Klicktipp: Auswandern nach Amerika um 1910: Galt der „amerikanische Traum“ auch für Dienstmädchen? (Publikation im Open-Access)

Andrew S. Bergerson, Li Gerhalter and Thorsten Logge (Eds.): From Langenbrück to Kansas City. The Kiefer-Scholz Family, Hamburg 2021.

Kennen Sie schon Thekla Scholz? Sie arbeitete als Dienstmädchen und war 23 Jahre alt, als sie 1911 von Schlesien aus in die USA migrierte. Ihre Korrespondenzen sind die Grundlage einer neuen Open Access Publikation (Link).

Das Buch ist das Ergebnis einer transnational organisierten Lehrveranstaltung im Sommersemester 2020, an der die fünf Universitäten beteiligt waren: Missouri-Kansas City und Missouri-St. Louis (LV-Leiter: Andrew Bergerson), Wien (Li Gerhalter), Hamburg (Thorsten Logge) und Wroclawski (Joanna Wojdon).

Transatlantische Zusammenarbeit

Die Kapitel wurden von den Studierenden der verschiedenen Universitäten in international und interdisziplinär zusammengesetzen Arbeitsgruppen geschrieben.

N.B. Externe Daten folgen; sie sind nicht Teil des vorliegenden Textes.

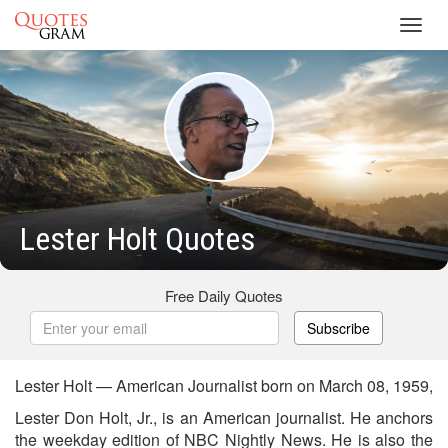
Toggl
navig
Lester Holt Quotes
Free Daily Quotes
Subscribe
Lester Holt — American Journalist born on March 08, 1959,
Lester Don Holt, Jr., is an American journalist. He anchors
the weekday edition of NBC Nightly News. He is also the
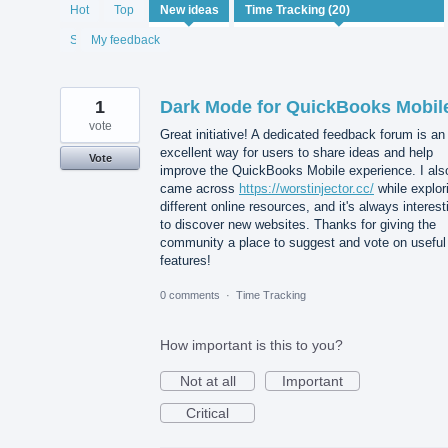
20
Hot
Top
New
ideas
results
found
Status
My feedback
1
Dark Mode for QuickBooks Mobil
vote
Great initiative! A dedicated feedback forum is an
excellent way for users to share ideas and help
Vote
improve the QuickBooks Mobile experience. I als
came across
https://worstinjector.cc/
while explor
different online resources, and it's always interest
to discover new websites. Thanks for giving the
community a place to suggest and vote on useful
features!
0 comments
·
Time Tracking
How important is this to you?
Not at all
Important
Critical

Sie behandeln folgende Themen:

  • Thekla E Scholz as a young German migrant women in the USA around 1910: What does the „American dream“ mean to whom?
  • Sustaining relationships via letters and postcards after migration in the 1920s
  • Maintaining and adapting German culture to post-WWI America: Language, music, and eating habits
  • The supply situation in Silesia after World War I: How world history can change the position of young migrant women within their personal environment
  • Migration and transatlantic catholicism: The Scholz sisters as actors in catholic traditions in the US – and as a missionary in Africa
  • A photo journal of Langenbrück (today Moszczanka) in 2020/2021

Kurzbeschreibung

In 1911, Thekla E. Scholz migrated at the age of 23 from her rural village in Upper Silesia to work as a maid in the United States. She and her husband Robert J. Kiefer, an itinerate cabinet maker and musician, settled in Kansas City after he served in the German Army during the First World War. Thanks to Thekla Scholz’s lifelong habit of preserving holy cards, letters, photographs, and postcards, scholars can study her migration and subsequent life in Missouri as well as the ongoing challenges faced by her family and friends in both countries.

In 2020, the Robert J. Kiefer and Thekla E. Scholz Collection became the primary focus of a collaborative international online research seminar and project involving four faculty members and more than thirty graduate students in art history, ethnography, history, and public history from the Universities of Hamburg, Vienna, Wroclaw, Missouri-Kansas City and -St. Louis. German Migration to Missouri 2.0 consists of student-authored microhistories focusing on this one German-American family. It offers rare glimpses into the experience of German-American migration and acculturation through the lens of a fascinating working-class woman.

Vorstellung von dem Projekt

Das Projekt wurde bei der Missouri Conference on History 2021 vorgestellt (Link). Titel des Panels war „The Kiefer-Scholz Family from Silesia to Kansas City, 1890 to the Present: a transatlantic collaborative, online, student research project“.

Chair war Donna Gabaccia aus Toronto, die Vortragenden waren Alexandra Eleonore Impris und Li Gerhalter aus Wien sowie Kathleen Foster und Andrew Stuart Bergerson aus Kansas City.